Contrary to petitioner's assertion, apportionment is not limited to circumstances where a portion of a property is used for a pecuniary purpose. Rather, "[w]here the use of an otherwise nonexempt portion of [a] property is not reasonably incidental to the use of the property for its primary, exempted purpose, that portion is taxable and, thus, the property owner receives only a partial tax exemption" (Matter of Miriam Osborn Mem.
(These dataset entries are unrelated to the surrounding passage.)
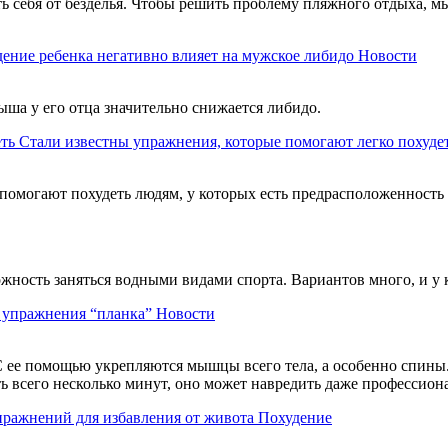
ть себя от безделья. Чтобы решить проблему пляжного отдыха, м
ение ребенка негативно влияет на мужское либидо
Новости
ыша у его отца значительно снижается либидо.
Стали известны упражнения, которые помогают легко похуде
помогают похудеть людям, у которых есть предрасположенность
можность заняться водными видами спорта. Вариантов много, и у
ь упражнения “планка”
Новости
 ее помощью укрепляются мышцы всего тела, а особенно спины. 
ть всего несколько минут, оно может навредить даже профессио
пражнений для избавления от живота
Похудение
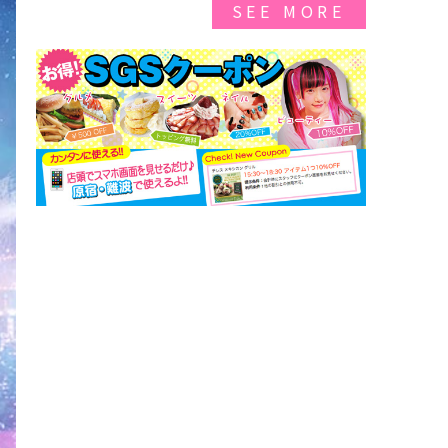
SEE MORE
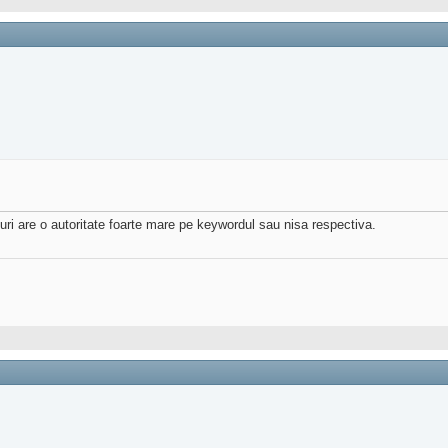
uri are o autoritate foarte mare pe keywordul sau nisa respectiva.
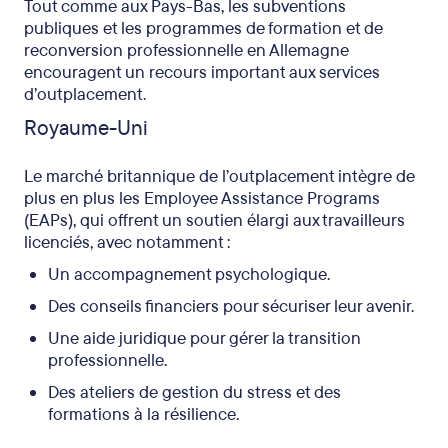
Tout comme aux Pays-Bas, les subventions
publiques et les programmes de formation et de
reconversion professionnelle en Allemagne
encouragent un recours important aux services
d’outplacement.
Royaume-Uni
Le marché britannique de l’outplacement intègre de
plus en plus les Employee Assistance Programs
(EAPs), qui offrent un soutien élargi aux travailleurs
licenciés, avec notamment :
Un accompagnement psychologique.
Des conseils financiers pour sécuriser leur avenir.
Une aide juridique pour gérer la transition
professionnelle.
Des ateliers de gestion du stress et des
formations à la résilience.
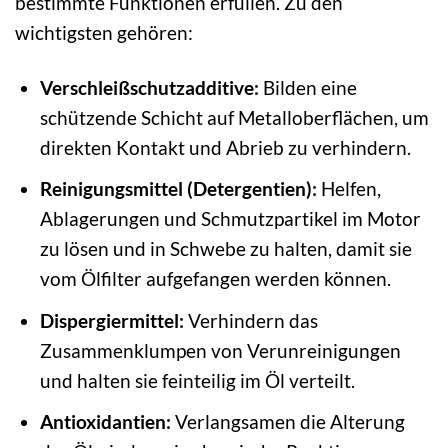
bestimmte Funktionen erfüllen. Zu den
wichtigsten gehören:
Verschleißschutzadditive:
Bilden eine
schützende Schicht auf Metalloberflächen, um
direkten Kontakt und Abrieb zu verhindern.
Reinigungsmittel (Detergentien):
Helfen,
Ablagerungen und Schmutzpartikel im Motor
zu lösen und in Schwebe zu halten, damit sie
vom Ölfilter aufgefangen werden können.
Dispergiermittel:
Verhindern das
Zusammenklumpen von Verunreinigungen
und halten sie feinteilig im Öl verteilt.
Antioxidantien:
Verlangsamen die Alterung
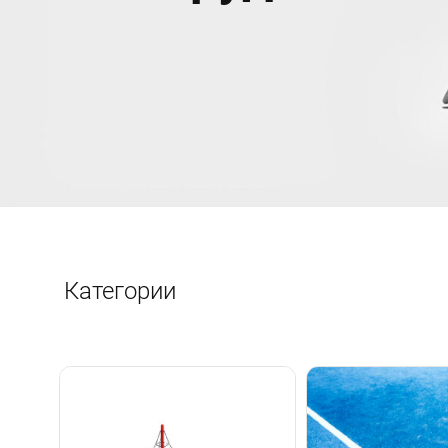
Категории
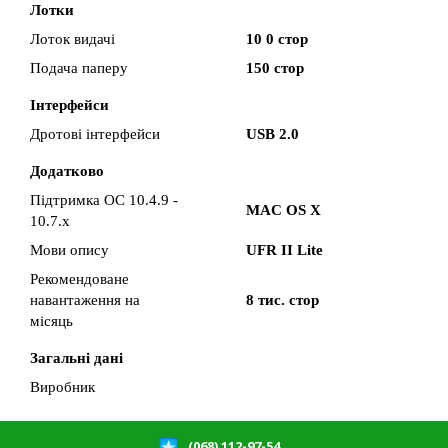
Лотки
Лоток видачі
10 0 стор
Подача паперу
150 стор
Інтерфейси
Дротові інтерфейси
USB 2.0
Додатково
Підтримка ОС 10.4.9 -
MAC OS X
10.7.x
Мови опису
UFR II Lite
Рекомендоване
навантаження на
8 тис. стор
місяць
Загальні дані
Виробник
(068) 112-97-54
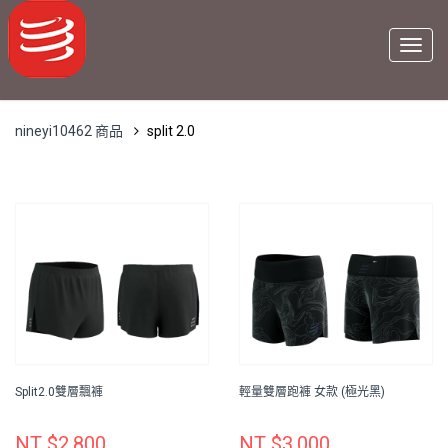
nineyi10462 商品
split 2.0
Split2.0雙層飄褲
輕量雙層跑褲 女款 (極光黑)
NT $2,800
NT $3,000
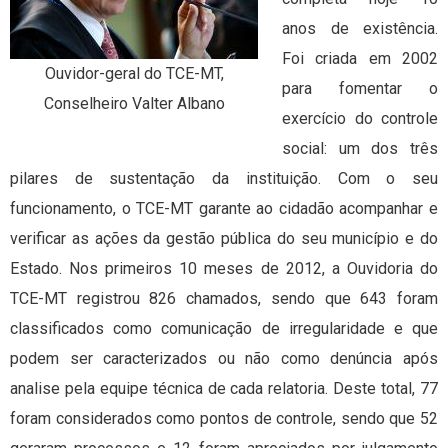
anos de existência.
Foi criada em 2002
Ouvidor-geral do TCE-MT,
para fomentar o
Conselheiro Valter Albano
exercício do controle
social: um dos três
pilares de sustentação da instituição. Com o seu
funcionamento, o TCE-MT garante ao cidadão acompanhar e
verificar as ações da gestão pública do seu município e do
Estado. Nos primeiros 10 meses de 2012, a Ouvidoria do
TCE-MT registrou 826 chamados, sendo que 643 foram
classificados como comunicação de irregularidade e que
podem ser caracterizados ou não como denúncia após
analise pela equipe técnica de cada relatoria. Deste total, 77
foram considerados como pontos de controle, sendo que 52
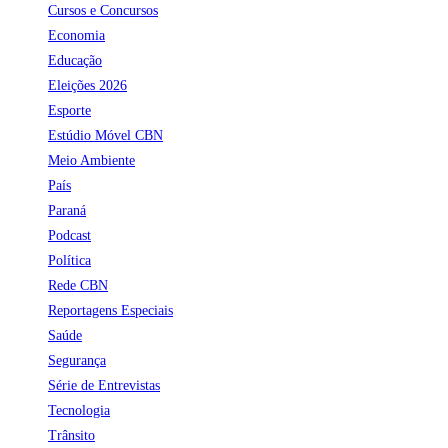
Cursos e Concursos
Economia
Educação
Eleições 2026
Esporte
Estúdio Móvel CBN
Meio Ambiente
País
Paraná
Podcast
Política
Rede CBN
Reportagens Especiais
Saúde
Segurança
Série de Entrevistas
Tecnologia
Trânsito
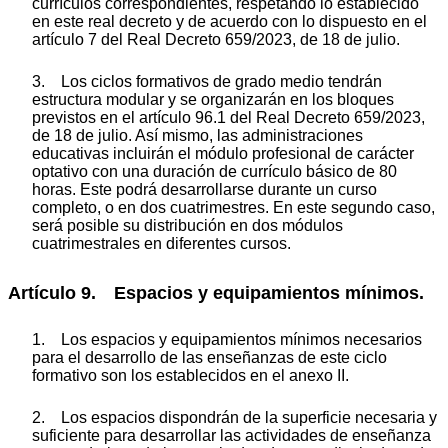
currículos correspondientes, respetando lo establecido
en este real decreto y de acuerdo con lo dispuesto en el
artículo 7 del Real Decreto 659/2023, de 18 de julio.
3. Los ciclos formativos de grado medio tendrán
estructura modular y se organizarán en los bloques
previstos en el artículo 96.1 del Real Decreto 659/2023,
de 18 de julio. Así mismo, las administraciones
educativas incluirán el módulo profesional de carácter
optativo con una duración de currículo básico de 80
horas. Este podrá desarrollarse durante un curso
completo, o en dos cuatrimestres. En este segundo caso,
será posible su distribución en dos módulos
cuatrimestrales en diferentes cursos.
Artículo 9. Espacios y equipamientos mínimos.
1. Los espacios y equipamientos mínimos necesarios
para el desarrollo de las enseñanzas de este ciclo
formativo son los establecidos en el anexo II.
2. Los espacios dispondrán de la superficie necesaria y
suficiente para desarrollar las actividades de enseñanza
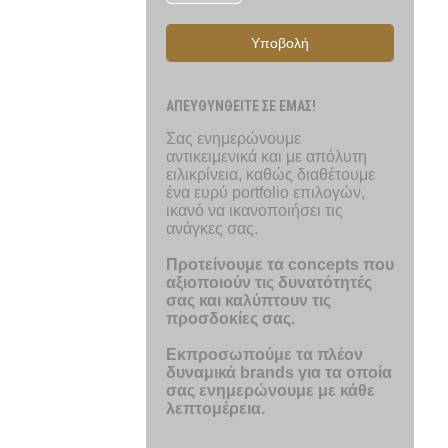
Υποβολή
ΑΠΕΥΘΥΝΘΕΙΤΕ ΣΕ ΕΜΑΣ!
Σας ενημερώνουμε
αντικειμενικά και με απόλυτη
ειλικρίνεια, καθώς διαθέτουμε
ένα ευρύ portfolio επιλογών,
ικανό να ικανοποιήσει τις
ανάγκες σας.
Προτείνουμε τα concepts που
αξιοποιούν τις δυνατότητές
σας και καλύπτουν τις
προσδοκίες σας.
Εκπροσωπούμε τα πλέον
δυναμικά brands για τα οποία
σας ενημερώνουμε με κάθε
λεπτομέρεια.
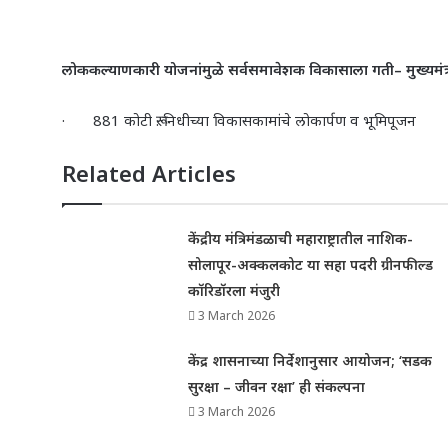
लोककल्याणकारी योजनांमुळे सर्वसमावेशक विकासाला गती
– मुख्यमं
·
881 कोटी रू. निधीच्या विकासकामांचे लोकार्पण व भूमिपूजन
Related Articles
केंद्रीय मंत्रिमंडळाची महाराष्ट्रातील नाशिक-
सोलापूर-अक्कलकोट या सहा पदरी ग्रीनफील्ड
कॉरिडॉरला मंजुरी
3 March 2026
केंद्र शासनाच्या निर्देशानुसार आयोजन; ‘सडक
सुरक्षा – जीवन रक्षा’ ही संकल्पना
3 March 2026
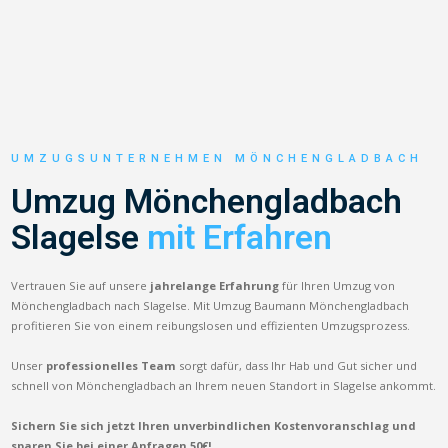
UMZUGSUNTERNEHMEN MÖNCHENGLADBACH
Umzug Mönchengladbach
Slagelse
mit Erfahren
Vertrauen Sie auf unsere
jahrelange Erfahrung
für Ihren Umzug von
Mönchengladbach nach Slagelse. Mit Umzug Baumann Mönchengladbach
profitieren Sie von einem reibungslosen und effizienten Umzugsprozess.
Unser
professionelles Team
sorgt dafür, dass Ihr Hab und Gut sicher und
schnell von Mönchengladbach an Ihrem neuen Standort in Slagelse ankommt.
Sichern Sie sich jetzt Ihren unverbindlichen Kostenvoranschlag und
sparen Sie bei einer Anfragen 50€!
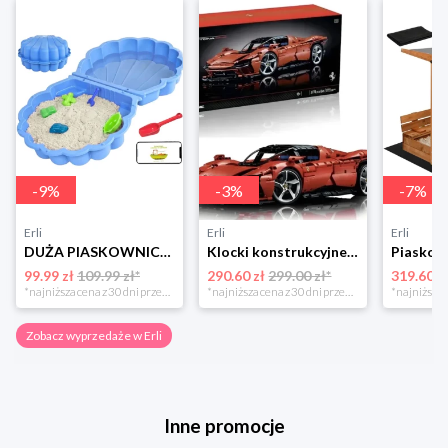
-
9
%
-
3
%
-
7
%
Erli
Erli
Erli
DUŻA PIASKOWNICA BASEN 2w1 MUSZELKA Z POKRYWĄ + ZABAWKA ŁOPATKA 2-częściowa
Klocki konstrukcyjne samochód Ferrari Daytona SP3 3778el (3778CS)
99.99 zł
109.99 zł*
290.60 zł
299.00 zł*
319.60 z
*najniższa cena z 30 dni przed obniżką
*najniższa cena z 30 dni przed obniżką
Zobacz wyprzedaże w Erli
Inne promocje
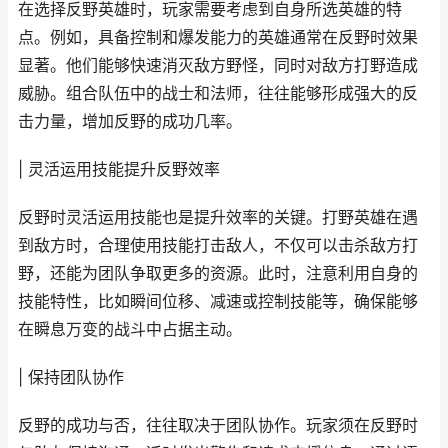
在选择反野英雄时，玩家需要考虑到自身所选英雄的特
点。例如，具备控制和爆发能力的英雄通常在反野时效果
显著。他们能够快速消灭敌方野怪，同时对敌方打野造成
威胁。组合队伍中的战士和法师，往往能够形成强大的反
击力量，增加反野的成功几率。
| 灵活运用技能提升反野效率
反野时灵活运用技能也是提升效率的关键。打野英雄在遇
到敌方时，合理使用技能打击敌人，不仅可以击杀敌方打
野，还能为团队争取更多的资源。此时，注意利用自身的
技能特性，比如瞬间位移、减速或控制技能等，确保能够
在瞬息万变的战斗中占据主动。
| 保持团队协作
反野的成功与否，往往取决于团队协作。玩家须在反野时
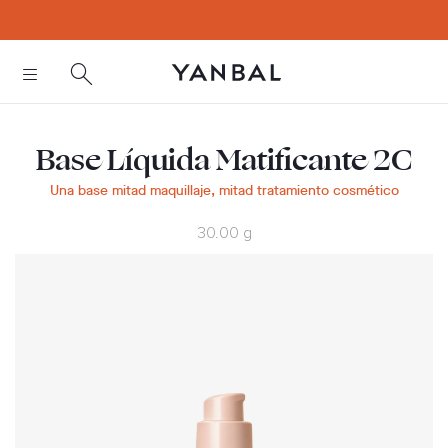
text.skipToContent
text.skipToNavigation
Base Líquida Matificante 2C
Una base mitad maquillaje, mitad tratamiento cosmético
30.00 g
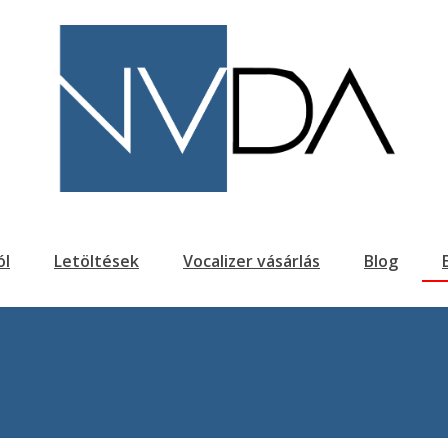
ól
Letöltések
Vocalizer vásárlás
Blog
Home Assn. v Assessor of City of Rye, 80 AD3d 118, 138 [2d Dept 2010]; see Matter of Yeshivath Shearith Hapletah v Assessor of Town of Fallsburg, 79 NY2d 244, 250 [1992]; Matter of Greentree Found. v Assessor & Bd. of Assessors of County of Nassau, 142 AD3d 665, 667 [2d Dept 2016]; Order Minor Conventuals v Lee, 64 AD2d 227, 230-231 [3d Dept 1978]). Here[*3], based upon the facts adduced at trial, Supreme Court granted petitioner an exemption for those portions which it actually used for an exempted purpose—the playground—as well as those portions which were reasonably incidental to such exempted purpose—the areas surrounding the playground, the outbuilding, the driveway and the parking area (see Matter of Greentree Found. v Assessor & Bd. of Assessors of County of Nassau, 142 AD3d at 667; Matter of Paws Unlimited Found., Inc. v Maloney, 91 AD3d 1173, 1174 [3d Dept 2012]; Order Minor Conventuals v Lee, 64 AD2d at 230-231). By contrast, the record is clear that the remainder of the 42-acre property was completely vacant and unused, and that it neither served to further the exempted purpose nor was it reasonably incidental to such use; as such, Supreme Court did not err in denying an exemption for the remainder of the subject property (see Matter of Association of Bar of City of N.Y. v Lewisohn, 34 NY2d 143, 153-154 [1974]; Matter of Miriam Osborn Mem. Home Assn. v Assessor of City of Rye, 80 AD3d at 139; see also Matter of Inward House Corp. v Frey, 227 AD2d 845, 846 [3d Dept 1996]; compare Order Minor Conventuals v Lee, 64 AD2d at 230-231).
Petitioner's remaining contentions, to the extent not expressly addressed herein, have been examined and lack merit.
Egan Jr., J.P., Aarons and Fisher, JJ., concur. Ordered that the judgment is affirmed, without costs.